Your Thesis Is Not a Finished Product. It’s Raw Material.

Turning your thesis into journal articles is one of the most valuable things you can do after submission, and also one of the most misunderstood. Most postgrads assume the hard work is over once they’ve defended. In reality, the thesis is the quarry, not the sculpture. The publishable work is still inside it, waiting to be cut out properly.

This isn’t just motivational talk. A 2026 study by Bâgiu in the *Swedish Journal of Romanian Studies* tracked doctoral theses supervised by one academic over nearly a decade and found that only nine of twenty-three theses resulted in published volumes. That’s fewer than 40%. The gap between completing doctoral research and actually getting it into the literature is real, common, and largely avoidable.

Turning Your Thesis into Journal Articles Starts With Ruthless Editing

The biggest mistake postgrads make is submitting thesis chapters directly to journals. Don’t. A thesis chapter is written for examiners. A journal article is written for a scholarly community that owes you nothing and will click away in thirty seconds if you don’t earn their attention.

Start by cutting your word count by at least half. A 12,000-word chapter rarely becomes a 12,000-word article. Most journals want 6,000 to 8,000 words, and some want less. Therefore, your job is to identify the single strongest argument in each chapter and build the article around that alone. Everything else goes.

Also, strip out the defensive hedging. Thesis writing often sounds like you’re apologising to your supervisor in advance. Journal writing is confident. You did the research. Own it.

Matching Your Work to the Right Journal

This step matters more than most postgrads realise. Sending your work to the wrong journal wastes months. However, finding the right one doesn’t require guesswork.

First, look at the papers you actually cited in your thesis.
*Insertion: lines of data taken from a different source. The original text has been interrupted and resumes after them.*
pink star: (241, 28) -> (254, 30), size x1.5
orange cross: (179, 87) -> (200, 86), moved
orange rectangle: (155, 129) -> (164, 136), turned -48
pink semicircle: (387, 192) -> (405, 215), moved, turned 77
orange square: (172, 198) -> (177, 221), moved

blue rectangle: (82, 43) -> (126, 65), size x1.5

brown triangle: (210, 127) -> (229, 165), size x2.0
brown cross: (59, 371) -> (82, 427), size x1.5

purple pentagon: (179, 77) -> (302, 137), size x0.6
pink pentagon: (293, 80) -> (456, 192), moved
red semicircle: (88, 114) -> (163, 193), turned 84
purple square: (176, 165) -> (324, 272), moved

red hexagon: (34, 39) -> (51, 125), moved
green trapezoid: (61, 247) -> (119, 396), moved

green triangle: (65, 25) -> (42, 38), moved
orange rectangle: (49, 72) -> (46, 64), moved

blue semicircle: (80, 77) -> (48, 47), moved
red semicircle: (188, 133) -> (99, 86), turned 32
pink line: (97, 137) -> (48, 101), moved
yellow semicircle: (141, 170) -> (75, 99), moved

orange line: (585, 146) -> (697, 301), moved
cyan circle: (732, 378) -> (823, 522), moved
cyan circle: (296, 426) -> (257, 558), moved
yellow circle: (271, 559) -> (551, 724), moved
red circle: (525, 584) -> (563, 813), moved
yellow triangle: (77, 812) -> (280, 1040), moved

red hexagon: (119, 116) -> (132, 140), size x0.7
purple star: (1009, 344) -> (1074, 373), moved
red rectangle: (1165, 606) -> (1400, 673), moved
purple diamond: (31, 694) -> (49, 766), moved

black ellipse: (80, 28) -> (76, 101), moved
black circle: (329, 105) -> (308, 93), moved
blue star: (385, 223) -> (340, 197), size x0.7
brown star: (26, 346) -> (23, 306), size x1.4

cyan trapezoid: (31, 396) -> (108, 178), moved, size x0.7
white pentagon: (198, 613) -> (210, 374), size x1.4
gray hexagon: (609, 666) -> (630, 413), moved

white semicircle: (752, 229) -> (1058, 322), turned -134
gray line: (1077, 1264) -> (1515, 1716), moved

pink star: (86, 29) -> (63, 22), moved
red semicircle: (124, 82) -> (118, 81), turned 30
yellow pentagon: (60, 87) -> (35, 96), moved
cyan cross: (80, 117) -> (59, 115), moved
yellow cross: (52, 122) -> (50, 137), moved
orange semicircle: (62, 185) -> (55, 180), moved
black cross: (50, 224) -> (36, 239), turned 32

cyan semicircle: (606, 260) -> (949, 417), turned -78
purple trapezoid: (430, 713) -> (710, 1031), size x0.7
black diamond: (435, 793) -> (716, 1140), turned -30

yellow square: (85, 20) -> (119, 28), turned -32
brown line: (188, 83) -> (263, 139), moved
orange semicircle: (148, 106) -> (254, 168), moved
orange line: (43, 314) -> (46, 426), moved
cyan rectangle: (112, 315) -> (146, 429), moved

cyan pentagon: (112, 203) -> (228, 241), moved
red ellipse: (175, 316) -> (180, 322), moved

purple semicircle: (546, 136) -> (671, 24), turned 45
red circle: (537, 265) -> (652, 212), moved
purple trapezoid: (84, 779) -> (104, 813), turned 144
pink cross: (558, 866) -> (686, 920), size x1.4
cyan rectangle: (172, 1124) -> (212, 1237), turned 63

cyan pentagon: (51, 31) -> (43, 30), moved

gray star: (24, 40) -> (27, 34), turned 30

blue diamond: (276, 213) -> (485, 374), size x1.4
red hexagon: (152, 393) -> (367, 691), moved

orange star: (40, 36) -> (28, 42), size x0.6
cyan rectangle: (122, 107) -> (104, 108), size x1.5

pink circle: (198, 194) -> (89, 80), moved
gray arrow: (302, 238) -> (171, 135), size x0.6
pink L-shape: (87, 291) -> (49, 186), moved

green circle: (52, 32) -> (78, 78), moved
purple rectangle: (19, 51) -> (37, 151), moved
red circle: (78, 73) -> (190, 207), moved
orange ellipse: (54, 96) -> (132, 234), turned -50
Which journals appear most often in your reference list? Those are your target journals. They already publish work in your area, which means their readership will care about what you’ve done.

Second, read the aims and scope statement for any journal you’re considering. Not the abstract page, the actual aims and scope. Many rejections happen at the desk-review stage simply because the article doesn’t fit the journal’s stated remit. As a result, editors never even send it out for review.

Third, check the journal’s average article length, referencing style, and whether they want structured abstracts. Format your submission to match before you send it. Editors notice when you haven’t bothered.

One practical tip: look at journals that have published work by your supervisor or by researchers you’ve cited heavily. Send a brief pre-submission enquiry if the journal allows it. Some editors genuinely welcome these, and a positive response tells you it’s worth investing the time in a full submission.

For example, if your doctoral research used grounded theory in a health context, *Qualitative Health Research* or *Social Science & Medicine* are obvious candidates. Don’t aim randomly at prestige journals when a well-matched mid-tier journal will get your work read by exactly the right people.

And here’s the opinion that might sting a little: a published article in a solid, field-specific journal is worth more to your career than a rejection from a top-ranked one. Reviewers and hiring committees read publication lists. They don’t see the rejection emails.

Your thesis contains more publishable material than you think. Most doctoral theses have at least two or three distinct arguments that could each carry their own article. In addition, your literature review might work as a standalone systematic or narrative review, depending on how you constructed it.

So here’s your challenge for this weekend. Open your thesis, pick one chapter, and write down in a single sentence the core argument it makes. If you can’t do that in one sentence, that’s your first editing problem to solve.

What’s the one argument your best chapter is actually making?